At the RSA Conference, Balasubramaniyan explained how fraudsters use AI software to clone someone’s voice for scamming purposes. The fraudsters, after gaining access to the victim’s audios or videos, modify and synthesize them with the AI-based software to put the victim at risk.
Jonathan Bloom tweeted regarding the event:
Here at #RSAC, @pindrop CEO, CTO and co-founder @Vijay_Voice just showed us how a presidential candidate’s voice can be faked in seconds from speech samples scraped off YouTube — and how his company’s software can spot it. ? #RSAC2020 pic.twitter.com/JxmftMXyaz
— Jonathan Bloom (@BloomTV) February 25, 2020
The fraudsters have also been found to compromise business emails, where they modify the voice of a senior officer to trick employees into fulfilling money transfer requests initiated by the fraudsters. Five minutes are enough to record realistic audio clips, however, if the software records audio clips for periods longer than five hours, it can bluff beyond imagination.

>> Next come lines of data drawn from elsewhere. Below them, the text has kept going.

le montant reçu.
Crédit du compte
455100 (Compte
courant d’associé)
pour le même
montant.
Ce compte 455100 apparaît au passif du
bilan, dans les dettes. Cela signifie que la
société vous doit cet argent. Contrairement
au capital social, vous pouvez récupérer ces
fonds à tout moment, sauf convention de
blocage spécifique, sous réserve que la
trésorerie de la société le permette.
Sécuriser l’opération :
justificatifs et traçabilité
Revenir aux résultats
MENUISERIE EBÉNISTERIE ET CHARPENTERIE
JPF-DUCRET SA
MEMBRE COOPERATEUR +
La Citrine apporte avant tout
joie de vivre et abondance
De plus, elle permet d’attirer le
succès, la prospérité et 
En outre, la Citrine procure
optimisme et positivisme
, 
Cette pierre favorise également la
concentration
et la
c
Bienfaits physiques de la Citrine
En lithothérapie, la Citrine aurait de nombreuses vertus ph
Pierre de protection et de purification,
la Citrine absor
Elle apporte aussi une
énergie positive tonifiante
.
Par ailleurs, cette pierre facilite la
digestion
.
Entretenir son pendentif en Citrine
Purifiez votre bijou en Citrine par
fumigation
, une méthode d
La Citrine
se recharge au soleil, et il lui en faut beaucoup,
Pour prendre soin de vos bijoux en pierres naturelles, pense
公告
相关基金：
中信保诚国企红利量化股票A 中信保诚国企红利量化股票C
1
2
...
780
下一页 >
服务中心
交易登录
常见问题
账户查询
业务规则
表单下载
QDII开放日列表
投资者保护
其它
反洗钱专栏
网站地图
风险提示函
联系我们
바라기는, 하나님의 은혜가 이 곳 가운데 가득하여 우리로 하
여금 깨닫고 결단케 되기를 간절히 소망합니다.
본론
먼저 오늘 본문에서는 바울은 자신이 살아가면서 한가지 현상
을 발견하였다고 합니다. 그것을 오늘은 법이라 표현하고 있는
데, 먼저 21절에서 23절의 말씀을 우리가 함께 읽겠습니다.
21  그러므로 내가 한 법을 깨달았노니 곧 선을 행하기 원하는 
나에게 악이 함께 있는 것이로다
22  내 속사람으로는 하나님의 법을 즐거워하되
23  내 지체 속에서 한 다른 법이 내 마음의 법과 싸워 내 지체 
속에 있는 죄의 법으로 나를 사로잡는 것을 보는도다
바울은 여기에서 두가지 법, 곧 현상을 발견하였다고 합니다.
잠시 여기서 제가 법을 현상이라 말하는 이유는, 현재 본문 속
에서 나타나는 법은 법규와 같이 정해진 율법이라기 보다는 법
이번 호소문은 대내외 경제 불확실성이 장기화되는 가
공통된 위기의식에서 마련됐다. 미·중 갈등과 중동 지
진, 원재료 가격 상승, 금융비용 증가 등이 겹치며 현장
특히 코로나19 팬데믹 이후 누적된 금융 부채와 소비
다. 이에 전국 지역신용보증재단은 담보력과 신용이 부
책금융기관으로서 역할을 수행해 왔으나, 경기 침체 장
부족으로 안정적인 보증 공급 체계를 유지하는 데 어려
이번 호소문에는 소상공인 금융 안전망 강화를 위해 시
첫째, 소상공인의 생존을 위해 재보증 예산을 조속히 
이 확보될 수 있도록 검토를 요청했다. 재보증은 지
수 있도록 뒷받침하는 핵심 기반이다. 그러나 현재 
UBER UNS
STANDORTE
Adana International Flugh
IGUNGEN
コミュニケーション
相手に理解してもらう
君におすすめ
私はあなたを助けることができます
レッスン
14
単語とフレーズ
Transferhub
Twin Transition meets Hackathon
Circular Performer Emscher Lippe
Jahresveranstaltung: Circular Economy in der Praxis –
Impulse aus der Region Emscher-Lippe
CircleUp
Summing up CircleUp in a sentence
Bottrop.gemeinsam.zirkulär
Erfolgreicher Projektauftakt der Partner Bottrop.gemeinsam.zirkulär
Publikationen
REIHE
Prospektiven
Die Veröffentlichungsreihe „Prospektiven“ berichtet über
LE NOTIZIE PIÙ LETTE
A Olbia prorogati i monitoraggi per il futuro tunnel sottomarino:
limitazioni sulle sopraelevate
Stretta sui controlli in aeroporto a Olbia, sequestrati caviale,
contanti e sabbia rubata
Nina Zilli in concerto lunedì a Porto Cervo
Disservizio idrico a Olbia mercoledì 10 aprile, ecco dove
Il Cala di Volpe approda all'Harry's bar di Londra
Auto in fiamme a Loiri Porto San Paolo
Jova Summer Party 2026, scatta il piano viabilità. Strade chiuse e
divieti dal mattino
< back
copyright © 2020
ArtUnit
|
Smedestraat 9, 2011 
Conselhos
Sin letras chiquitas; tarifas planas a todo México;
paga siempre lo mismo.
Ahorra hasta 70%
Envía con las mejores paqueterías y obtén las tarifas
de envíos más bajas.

Nonetheless, the audio deep faking threat is slight when compared to phone call scams involving identity theft. The CEO also displayed the demo of a system his company developed to produce voices from popular personalities. For fun purposes, their software deep faked the US President Donald Trump’s voice. This also raised concerns regarding how deepfakes can spread misinformation to fool the masses.
For now, the positive aspect of this is that computer scientists have started working on finding solutions to detect deepfakes. In fact, Pindrop has successfully created an AI-based system that can differentiate human speech from deepfake audio clips. It first analyzes how the spoken words are pronounced by a real human being and then matches the recorded voice with the human speech patterns.
All in all, this imminent threat of audio deep fakes will soon compel users to carefully upload their voice and video clips on the internet.